The second phase was gaining a shared understanding of how to overcome the challenges facing the country, an analysis of what specific issues are holding us back, and a resolve to put in place the plans to take us forward. In conversations with CEOs of large, medium and small businesses across the country and across sectors – from the high street to our AI future, from small start-ups to established big businesses, from traditional strengths like finance to cutting edge life sciences, that work has been imperative.
Now, we enter the third and critical phase: to provide meat on the bones. We want to discuss our policies with business and civil society so that if we win the election, we can hit the ground running. We don’t want to start discussions in government that we could have had in Opposition.
There is no time to waste in planning the actions we need to take: for example to accelerate upgrades to the grid, change the planning laws or provide the right climate for innovation.
Business can be confident that the partnership we have forged in Opposition will carry over into government. The plans we take forward will have your fingerprints on them.
A voice for business
Businesses will have a strong voice to ensure meaningful consultation and early visibility of decisions. This is evidenced already through our decision to set up the British Infrastructure Council so key investors can begin a dialogue with us now on the important strategic investments the country will need going forward.
We want business involved in driving forward all of our five national missions as well as playing a key part in day-to- day departmental consultations. A Labour government will provide businesses with as much notice as possible prior to major decisions being implemented, including through our commitment to a single budget in November, so that businesses can be ready when new requirements or changes are introduced.
As part of this, Labour will give businesses a formal voice in economic policy-making. We will set up a Council for Economic Growth to give business and union representatives a voice in macroeconomic policy.

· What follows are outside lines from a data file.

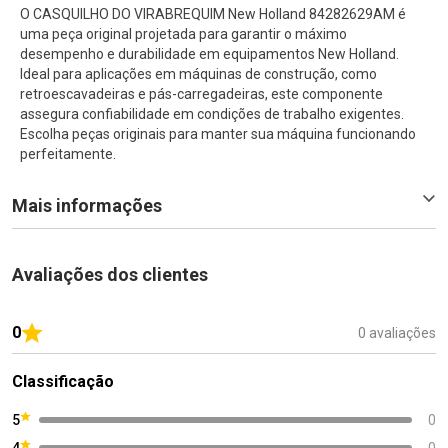
O CASQUILHO DO VIRABREQUIM New Holland 84282629AM é
uma peça original projetada para garantir o máximo
desempenho e durabilidade em equipamentos New Holland.
Ideal para aplicações em máquinas de construção, como
retroescavadeiras e pás-carregadeiras, este componente
assegura confiabilidade em condições de trabalho exigentes.
Escolha peças originais para manter sua máquina funcionando
perfeitamente.
Mais informações
Avaliações dos clientes
0
0 avaliações
Classificação
5
0
4
0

We will create an Industrial Strategy Council to include experts from business. It will be on a statutory footing to give the industrial strategy the stability it has too often lacked.
Together we can deliver Labour’s plan for growth.
1. Putting economic stability first
- Iron clad fiscal rules and a fiscal lock.
- Capping Corporation Tax at 25 per cent for the next parliament and retaining full expensing.
- One Budget every autumn, at least four months before the new tax year.
2. Backing British business
- A new industrial strategy created in partnership with business, through a statutory Industrial Strategy Council, to maximise Britain’s strengths in life sciences, digital, creative, financial services, clean power, automotive, aerospace and defence sectors.
- Stable R&D tax credits, 10-year R&D budgets and a new Regulatory Innovation Office.
- Making Brexit Work and a trade strategy aligned with UK strengths.
3. Getting Britain building again
- Reforming planning rules to accelerate infrastructure and build 1.5 million homes and key infrastructure.
- Creating a National Wealth Fund, funded by our Green Prosperity Plan, to unlock billions of pounds of private investment, crowding in three times the amount of public investment.
- A new British Infrastructure Council, convening senior business leaders to advise on how better to deliver and fund national infrastructure projects.
4. Kickstarting a skills revolution
- Getting Britain back to work with 2 million more NHS treatments, 8,500 more mental health professionals, changing incapacity benefits to encourage disabled people to find work without fear of losing their income; devolving employment support to local areas.
- A new generation of Technical Excellence Colleges, offering more high-quality apprenticeships and providing training opportunities tailored to local jobs; and Skills England which will work with business to plan for the skills of the future.
- Reforming the Apprenticeship Levy as a more flexible Growth and Skills Levy.
5. Growth everywhere and Making Work Pay
- Devolving powers away from Westminster, giving regional leaders the tools they need to develop long-term growth plans.
- Supporting a secure, motivated and well-paid workforce with a New Deal for Working People and delivering a genuine living wage, banning exploitative zero hours contracts and ending fire and rehire.